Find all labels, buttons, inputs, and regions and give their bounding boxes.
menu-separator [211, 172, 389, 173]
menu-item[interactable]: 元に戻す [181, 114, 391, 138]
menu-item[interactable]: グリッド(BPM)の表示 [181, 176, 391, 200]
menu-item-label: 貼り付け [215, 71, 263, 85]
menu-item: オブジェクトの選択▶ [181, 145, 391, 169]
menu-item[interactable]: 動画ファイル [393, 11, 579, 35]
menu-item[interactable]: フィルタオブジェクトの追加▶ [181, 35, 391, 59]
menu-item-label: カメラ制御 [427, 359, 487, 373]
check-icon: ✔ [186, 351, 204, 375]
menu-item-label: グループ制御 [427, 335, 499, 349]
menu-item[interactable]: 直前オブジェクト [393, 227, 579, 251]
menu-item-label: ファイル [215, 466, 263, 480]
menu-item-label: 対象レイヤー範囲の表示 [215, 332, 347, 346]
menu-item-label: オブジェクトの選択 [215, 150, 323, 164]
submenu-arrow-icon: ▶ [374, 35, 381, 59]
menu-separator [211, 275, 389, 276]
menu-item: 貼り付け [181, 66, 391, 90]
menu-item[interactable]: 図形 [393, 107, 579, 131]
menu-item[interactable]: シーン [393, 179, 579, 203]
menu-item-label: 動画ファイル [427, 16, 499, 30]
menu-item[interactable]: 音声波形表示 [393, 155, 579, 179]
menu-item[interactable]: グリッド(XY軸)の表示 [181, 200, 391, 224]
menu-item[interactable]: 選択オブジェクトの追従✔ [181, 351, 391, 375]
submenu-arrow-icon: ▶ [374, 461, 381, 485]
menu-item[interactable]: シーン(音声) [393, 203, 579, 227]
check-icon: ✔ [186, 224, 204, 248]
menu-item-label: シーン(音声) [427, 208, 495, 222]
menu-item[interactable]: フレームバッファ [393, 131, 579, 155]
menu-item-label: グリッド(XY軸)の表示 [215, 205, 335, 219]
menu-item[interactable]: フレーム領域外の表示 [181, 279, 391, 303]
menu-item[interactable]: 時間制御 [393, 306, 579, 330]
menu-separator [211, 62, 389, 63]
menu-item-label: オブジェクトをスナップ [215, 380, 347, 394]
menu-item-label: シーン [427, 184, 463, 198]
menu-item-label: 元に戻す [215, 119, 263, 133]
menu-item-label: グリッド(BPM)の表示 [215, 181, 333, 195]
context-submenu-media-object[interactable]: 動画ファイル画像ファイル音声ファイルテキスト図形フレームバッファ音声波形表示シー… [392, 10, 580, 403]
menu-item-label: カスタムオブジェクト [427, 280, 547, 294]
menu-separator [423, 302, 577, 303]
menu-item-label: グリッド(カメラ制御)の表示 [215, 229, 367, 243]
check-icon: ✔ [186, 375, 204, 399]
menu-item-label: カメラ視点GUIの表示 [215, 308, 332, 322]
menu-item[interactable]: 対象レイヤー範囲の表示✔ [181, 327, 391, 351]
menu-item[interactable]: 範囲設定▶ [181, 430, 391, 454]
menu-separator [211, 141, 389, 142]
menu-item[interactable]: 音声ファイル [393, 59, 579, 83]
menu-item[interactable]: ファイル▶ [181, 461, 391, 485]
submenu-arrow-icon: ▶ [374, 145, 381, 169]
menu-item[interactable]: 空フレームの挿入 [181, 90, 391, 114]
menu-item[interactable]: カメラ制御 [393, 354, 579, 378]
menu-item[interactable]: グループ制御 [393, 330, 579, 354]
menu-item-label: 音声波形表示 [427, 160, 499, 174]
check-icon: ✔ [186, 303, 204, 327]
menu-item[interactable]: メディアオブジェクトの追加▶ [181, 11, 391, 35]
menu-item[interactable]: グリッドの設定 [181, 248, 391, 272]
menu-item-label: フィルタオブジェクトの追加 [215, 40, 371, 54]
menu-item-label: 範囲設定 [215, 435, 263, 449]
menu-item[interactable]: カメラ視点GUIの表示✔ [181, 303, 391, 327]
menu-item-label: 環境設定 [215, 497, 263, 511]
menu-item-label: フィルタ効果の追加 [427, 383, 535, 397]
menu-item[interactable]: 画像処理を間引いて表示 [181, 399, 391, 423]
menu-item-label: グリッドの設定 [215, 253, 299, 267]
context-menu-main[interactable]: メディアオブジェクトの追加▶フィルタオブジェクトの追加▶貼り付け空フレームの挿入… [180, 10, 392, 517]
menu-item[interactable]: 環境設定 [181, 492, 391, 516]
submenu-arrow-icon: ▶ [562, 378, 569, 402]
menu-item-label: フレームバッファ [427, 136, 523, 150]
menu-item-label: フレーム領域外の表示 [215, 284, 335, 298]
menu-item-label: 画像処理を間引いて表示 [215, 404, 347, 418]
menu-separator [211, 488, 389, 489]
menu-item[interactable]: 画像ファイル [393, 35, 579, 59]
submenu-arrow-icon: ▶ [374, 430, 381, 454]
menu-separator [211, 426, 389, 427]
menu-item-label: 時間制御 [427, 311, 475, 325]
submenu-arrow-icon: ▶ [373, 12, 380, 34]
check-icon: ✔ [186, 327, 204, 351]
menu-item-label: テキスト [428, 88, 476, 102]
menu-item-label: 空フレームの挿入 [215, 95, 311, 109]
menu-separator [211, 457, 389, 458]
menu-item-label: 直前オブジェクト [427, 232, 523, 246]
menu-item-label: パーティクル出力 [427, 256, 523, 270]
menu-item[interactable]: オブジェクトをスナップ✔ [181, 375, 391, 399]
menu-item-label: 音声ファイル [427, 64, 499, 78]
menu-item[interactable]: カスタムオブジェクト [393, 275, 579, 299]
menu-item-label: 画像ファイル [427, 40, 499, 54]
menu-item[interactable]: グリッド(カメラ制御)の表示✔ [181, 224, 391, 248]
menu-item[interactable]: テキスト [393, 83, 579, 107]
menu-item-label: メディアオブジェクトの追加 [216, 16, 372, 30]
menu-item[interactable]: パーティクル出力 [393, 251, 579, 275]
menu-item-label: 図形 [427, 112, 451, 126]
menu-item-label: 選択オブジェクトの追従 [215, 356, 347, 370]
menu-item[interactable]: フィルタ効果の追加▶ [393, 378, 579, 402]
****************
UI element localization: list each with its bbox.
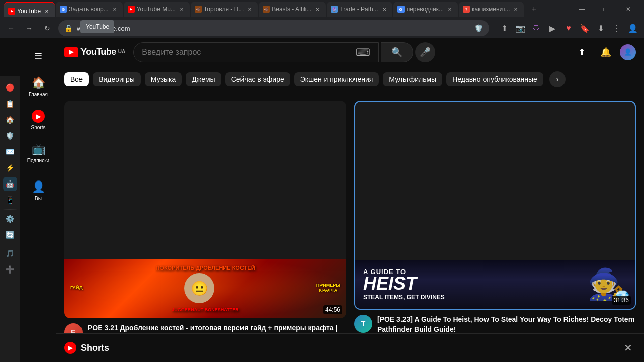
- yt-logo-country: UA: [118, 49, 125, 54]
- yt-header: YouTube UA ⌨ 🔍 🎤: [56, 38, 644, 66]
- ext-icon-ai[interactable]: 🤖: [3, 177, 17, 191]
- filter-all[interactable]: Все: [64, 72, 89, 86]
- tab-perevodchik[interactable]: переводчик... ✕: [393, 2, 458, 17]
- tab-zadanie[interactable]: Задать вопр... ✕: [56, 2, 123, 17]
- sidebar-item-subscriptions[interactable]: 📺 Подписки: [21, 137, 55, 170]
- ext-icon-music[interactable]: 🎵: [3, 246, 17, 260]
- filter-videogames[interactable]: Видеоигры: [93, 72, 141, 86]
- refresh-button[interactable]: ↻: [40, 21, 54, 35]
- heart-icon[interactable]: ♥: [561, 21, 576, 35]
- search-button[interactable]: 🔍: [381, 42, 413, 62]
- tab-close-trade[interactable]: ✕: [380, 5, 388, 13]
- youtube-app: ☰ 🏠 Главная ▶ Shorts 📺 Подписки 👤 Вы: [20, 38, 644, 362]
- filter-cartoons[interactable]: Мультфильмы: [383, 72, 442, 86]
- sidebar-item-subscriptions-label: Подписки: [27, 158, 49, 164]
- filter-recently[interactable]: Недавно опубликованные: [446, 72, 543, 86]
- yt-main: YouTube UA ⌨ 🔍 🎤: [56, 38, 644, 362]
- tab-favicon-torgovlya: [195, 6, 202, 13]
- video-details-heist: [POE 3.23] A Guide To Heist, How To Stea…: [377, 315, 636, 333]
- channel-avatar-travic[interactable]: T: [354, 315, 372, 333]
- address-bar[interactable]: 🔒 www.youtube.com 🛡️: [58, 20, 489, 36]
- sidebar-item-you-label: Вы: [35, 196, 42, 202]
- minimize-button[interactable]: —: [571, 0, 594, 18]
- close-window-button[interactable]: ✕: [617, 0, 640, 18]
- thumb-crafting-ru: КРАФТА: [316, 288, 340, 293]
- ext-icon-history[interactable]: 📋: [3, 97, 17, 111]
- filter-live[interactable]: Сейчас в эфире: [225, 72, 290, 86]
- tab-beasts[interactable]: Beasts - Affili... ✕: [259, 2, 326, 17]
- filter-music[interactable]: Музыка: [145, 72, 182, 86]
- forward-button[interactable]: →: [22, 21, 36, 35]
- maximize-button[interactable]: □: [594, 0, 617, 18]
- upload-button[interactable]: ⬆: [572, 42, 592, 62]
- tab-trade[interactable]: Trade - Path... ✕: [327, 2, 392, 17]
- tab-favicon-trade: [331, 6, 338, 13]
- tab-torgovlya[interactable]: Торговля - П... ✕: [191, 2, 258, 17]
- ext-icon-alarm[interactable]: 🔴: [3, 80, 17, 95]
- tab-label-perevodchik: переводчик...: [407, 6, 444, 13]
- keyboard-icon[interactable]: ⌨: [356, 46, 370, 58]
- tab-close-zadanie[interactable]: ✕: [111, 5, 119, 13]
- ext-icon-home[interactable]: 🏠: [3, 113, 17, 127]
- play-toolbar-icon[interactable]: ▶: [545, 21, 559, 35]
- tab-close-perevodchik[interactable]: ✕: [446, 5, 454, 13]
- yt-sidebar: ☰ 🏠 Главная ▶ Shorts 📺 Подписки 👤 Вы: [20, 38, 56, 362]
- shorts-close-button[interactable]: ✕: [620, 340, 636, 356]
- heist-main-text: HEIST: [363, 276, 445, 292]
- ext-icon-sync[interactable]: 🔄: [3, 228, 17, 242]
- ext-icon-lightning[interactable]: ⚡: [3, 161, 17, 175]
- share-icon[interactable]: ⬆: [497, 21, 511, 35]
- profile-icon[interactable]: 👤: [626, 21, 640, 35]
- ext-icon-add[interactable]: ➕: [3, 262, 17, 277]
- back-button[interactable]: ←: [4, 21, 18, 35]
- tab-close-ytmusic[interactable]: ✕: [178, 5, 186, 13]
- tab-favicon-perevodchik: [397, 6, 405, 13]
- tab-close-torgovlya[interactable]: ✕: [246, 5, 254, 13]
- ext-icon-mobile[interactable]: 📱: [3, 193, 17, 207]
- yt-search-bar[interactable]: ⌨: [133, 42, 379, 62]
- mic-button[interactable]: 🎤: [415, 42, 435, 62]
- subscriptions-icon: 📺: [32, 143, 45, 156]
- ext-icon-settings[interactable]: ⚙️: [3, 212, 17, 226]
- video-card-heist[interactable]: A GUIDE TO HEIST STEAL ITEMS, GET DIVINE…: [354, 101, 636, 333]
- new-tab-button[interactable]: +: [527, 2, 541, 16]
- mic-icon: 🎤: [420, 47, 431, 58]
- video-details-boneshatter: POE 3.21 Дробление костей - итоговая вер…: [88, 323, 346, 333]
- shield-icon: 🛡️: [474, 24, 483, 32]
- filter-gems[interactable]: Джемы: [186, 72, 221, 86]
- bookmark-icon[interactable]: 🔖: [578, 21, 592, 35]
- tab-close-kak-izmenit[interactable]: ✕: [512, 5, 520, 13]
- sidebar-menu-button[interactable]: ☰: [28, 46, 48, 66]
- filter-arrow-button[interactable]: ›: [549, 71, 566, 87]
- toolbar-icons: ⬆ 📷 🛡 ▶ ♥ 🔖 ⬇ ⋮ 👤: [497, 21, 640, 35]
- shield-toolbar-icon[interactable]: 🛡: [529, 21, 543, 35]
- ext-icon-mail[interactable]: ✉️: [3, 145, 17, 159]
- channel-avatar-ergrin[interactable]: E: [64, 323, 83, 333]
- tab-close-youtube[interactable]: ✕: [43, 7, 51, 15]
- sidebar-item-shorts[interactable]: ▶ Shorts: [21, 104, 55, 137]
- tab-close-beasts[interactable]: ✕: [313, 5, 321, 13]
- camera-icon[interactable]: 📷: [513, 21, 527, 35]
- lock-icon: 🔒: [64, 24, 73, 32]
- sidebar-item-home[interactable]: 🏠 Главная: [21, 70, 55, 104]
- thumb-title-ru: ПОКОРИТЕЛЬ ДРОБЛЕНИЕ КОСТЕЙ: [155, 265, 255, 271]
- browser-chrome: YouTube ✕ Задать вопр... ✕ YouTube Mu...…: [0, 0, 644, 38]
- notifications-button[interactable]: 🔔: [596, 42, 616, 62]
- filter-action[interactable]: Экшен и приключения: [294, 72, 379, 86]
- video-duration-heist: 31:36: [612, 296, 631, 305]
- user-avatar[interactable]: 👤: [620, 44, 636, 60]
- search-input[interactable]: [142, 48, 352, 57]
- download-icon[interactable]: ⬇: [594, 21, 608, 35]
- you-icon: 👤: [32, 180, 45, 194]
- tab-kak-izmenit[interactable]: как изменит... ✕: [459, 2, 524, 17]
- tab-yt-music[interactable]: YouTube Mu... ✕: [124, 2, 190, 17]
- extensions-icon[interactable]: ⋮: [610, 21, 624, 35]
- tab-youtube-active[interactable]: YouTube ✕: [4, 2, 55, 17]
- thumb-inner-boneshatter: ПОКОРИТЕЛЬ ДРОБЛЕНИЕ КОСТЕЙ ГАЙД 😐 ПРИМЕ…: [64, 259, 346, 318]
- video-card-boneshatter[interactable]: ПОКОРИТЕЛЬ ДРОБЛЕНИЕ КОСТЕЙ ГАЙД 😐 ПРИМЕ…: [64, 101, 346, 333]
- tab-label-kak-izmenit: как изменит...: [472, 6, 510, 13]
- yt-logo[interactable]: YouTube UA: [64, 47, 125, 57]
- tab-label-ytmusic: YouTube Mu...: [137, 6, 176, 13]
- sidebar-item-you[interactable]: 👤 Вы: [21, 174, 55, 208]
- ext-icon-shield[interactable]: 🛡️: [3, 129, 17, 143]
****************
* [AIM OF THE TASK]:
Within the lines above, find those holding the word "beasts" and copy them.

* [FINAL ANSWER]:
- tab-beasts[interactable]: Beasts - Affili... ✕: [259, 2, 326, 17]
- tab-close-beasts[interactable]: ✕: [313, 5, 321, 13]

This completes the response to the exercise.